On a trip aimed at bolstering sometimes strained ties with Riyadh, Sullivan also held joint talks with the crown prince, UAE national security adviser Sheikh Tahnoon bin Zayed al-Nahyan and India’s national security adviser Ajit Doval “to advance their shared vision of a more secure and prosperous Middle East region interconnected with India and the world,” the White House said.
Sullivan’s meeting came after a period in which US-Saudi ties have been damaged by oil production cuts by Saudi-led OPEC+ and the 2018 killing of Washington Post journalist Jamal Khashoggi.
“He reviewed significant progress in talks to further consolidate the now 15-month long truce in Yemen and welcomed ongoing UN-led efforts to bring the war to a close, as well as covering a range of other issues,” the White House statement added.
During the meeting on Sunday, Sullivan, President Joe Biden’s top national security aide, also thanked the crown prince for Saudi support to US citizens during evacuations from Sudan, the statement read.
US special envoy Tim Lenderking travelled to Oman and Saudi Arabia earlier this month to seek to advance Yemen peace efforts, the State Department said.
Saudi Arabia launched the bloody war against Yemen in March 2015 in collaboration with a number of its allies and with arms and logistics support from the US and several Western states to reinstall Mansour Hadi, who resigned from the presidency in late 2014 and later fled to Riyadh amid a political conflict with the Houthi movement.
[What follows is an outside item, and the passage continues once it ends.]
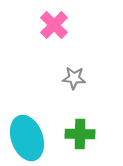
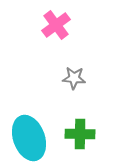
pink cross: moved 2 px right; rotated 8 degrees clockwise
cyan ellipse: moved 2 px right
The war objective was also to crush the Houthi movement, which has been running state affairs in the absence of an effective government in Yemen.
However, it has stopped well shy of all of its goals, despite killing tens of thousands of Yemenis and turning the entire country into the scene of the world’s worst humanitarian crisis.
The International Organization for Migration (IOM) has warned that over 25.5 million Yemenis are living beneath the poverty line due to the repercussions of the Saudi-led war in the impoverished country.
The UN migration agency announced that seven years of war in Yemen also caused the displacement of more than 4 million people in the country.